Konkrete Steuerungsaufgaben erledigen im Zweifel andere Gerätschaften, die lokal oder per Internet mit Notion vernetzt sind. Die Macher haben beispielsweise angekündigt, dass Notion mit der Online-Plattform IFTTT zusammenarbeitet. IFTTT ist die Abkürzung für die Formel „If This, Then That“, die den typischen Zusammenhang zwischen Sensor-Meldung und Befehlsausführung in der Heimsteuerung beschreibt: Ein bestimmter Zustand im Haus löst eine zuvor definierte Aktion aus. Das Öffnen der Haustür etwa schaltet das Licht ein, beim Überschreiten einer bestimmten Raumtemperatur wird der Heizkörper heruntergeregelt. Über die kostenlose Onlineplattform IFTTT lassen sich so eine wachsende Zahl verschiedener Smart-Home-Produkte miteinander verbinden und kontrollieren. Dazu zählen etwa die farblich steuerbaren Philips Hue LED-Leuchten oder Multiroom-Anlagen von Sonos. Notion-Nutzer könnten so etwa programmieren, dass all ihre Hue-Leuchten mit voller Helligkeit erstrahlen und laute Musik ertönt, sobald jemand unerlaubt die Wohnung betritt. 
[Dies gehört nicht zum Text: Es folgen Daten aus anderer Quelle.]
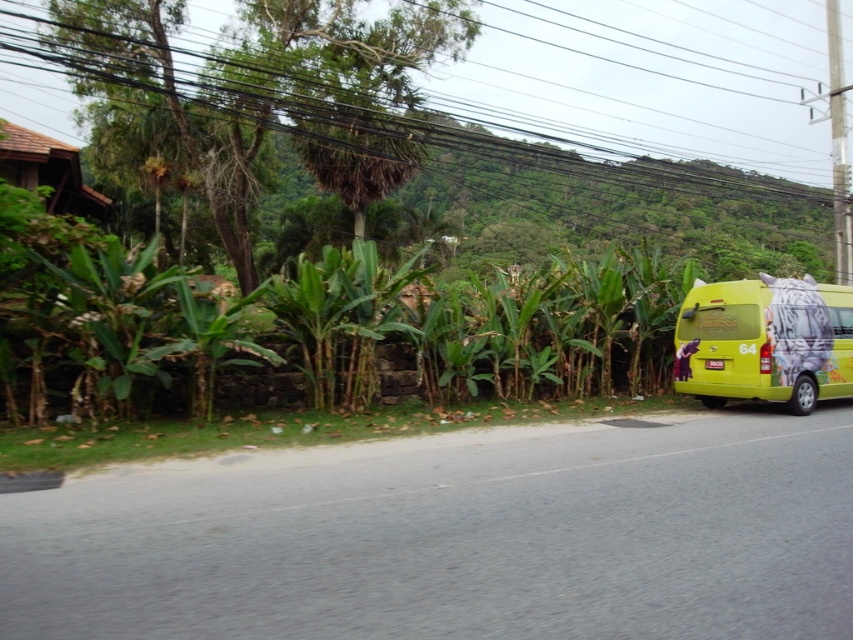 Question: Does green leafy plants at center have a smaller size compared to black wire at upper center?

Choices:
 (A) yes
 (B) no

Answer: (A)

Question: Which of the following is the farthest from the observer?

Choices:
 (A) (287, 320)
 (B) (787, 346)

Answer: (B)

Question: Among these points, which one is nearest to the camera?

Choices:
 (A) [x=343, y=301]
 (B) [x=828, y=301]
 (C) [x=502, y=49]

Answer: (A)

Question: Which point is closer to the camera?

Choices:
 (A) (376, 284)
 (B) (825, 333)

Answer: (A)

Question: Does black wire at upper center have a greater width compared to yellow matte van at right?

Choices:
 (A) yes
 (B) no

Answer: (A)

Question: Is green leafy plants at center to the right of yellow matte van at right from the viewer's perspective?

Choices:
 (A) no
 (B) yes

Answer: (A) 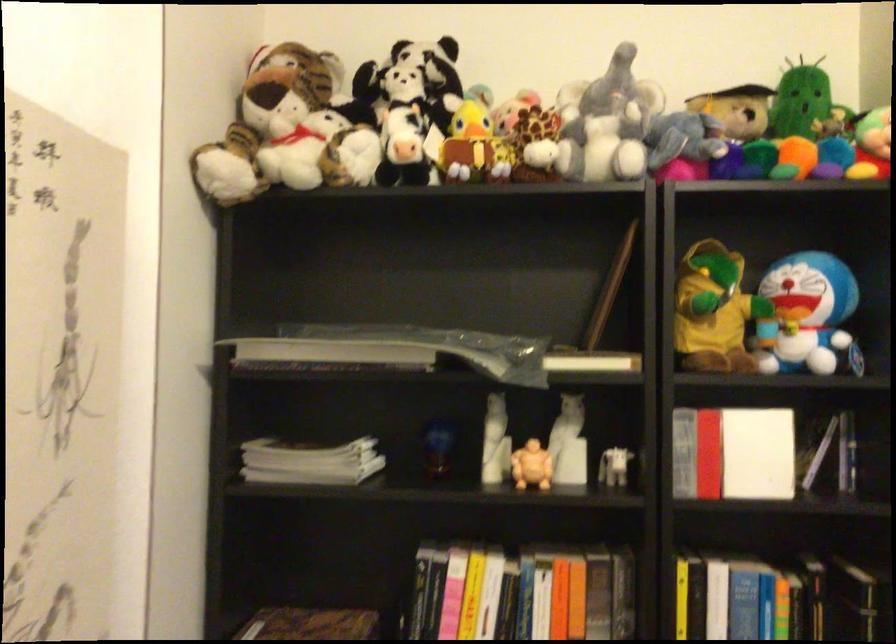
Neben IFTTT wollen die Notion-Macher ihre Sensoren auch als Raumfühler für die vernetzte Heizungssteuerung des Google-Tochterunternehmens Nest bereitstellen. Außerdem bietet Notion eine Programmier-Schnittstelle, mit deren Hilfe die Entwickler anderer Smart-Home-Systeme die Universalsensoren nutzen können.

Im Dutzend billiger

Um ein ganzes Haus komplett zu überwachen, ist gut und gerne eine zweistellige Zahl an Notion-Sensoren nötig. Dem kommt der Anbieter mit vergünstigten Paketangeboten entgegen: Ein Sensor kostet laut Notion-Onlineshop rund 50 US-Dollar (etwa 43 Euro), zehn sind inklusive Bridge (Einzelpreis: ca. 80 US-Dollar beziehungsweise etwa 70 Euro) derzeit für rund 440 US-Dollar (ca. 390 Euro) zu haben. Erhältlich sind die schlauen Universal-Messgeräte ab dem Frühsommer 2016 auch in Deutschland. Etwas unverständlich mutet indes an, dass jede Notion-Bridge nur maximal 15 Sensoren überwacht und auswertet. Wer mehr Türen, Fenster, Feuchträume oder Gasflaschen kontrollieren möchte, muss eine zweite Bridge beschäftigen. 

Fazit

Notion ist nicht mit bisherigen Smart-Home-Sicherheitssystemen vergleichbar, da es sich viel universeller als andere Lösungen einsetzen lässt. So sind die Sensoren nicht an bestimmte Aufgaben gebunden, sondern laden zum Experimentieren ein. Welche Funktionen allerdings im Alltag wirklich sinnvoll genutzt werden können, muss sich in der Praxis zeigen. Sollten die Sensoren andere Smart-Home-Geräte ansteuern können, steht einem gelungenen Einsatz nichts mehr im Weg.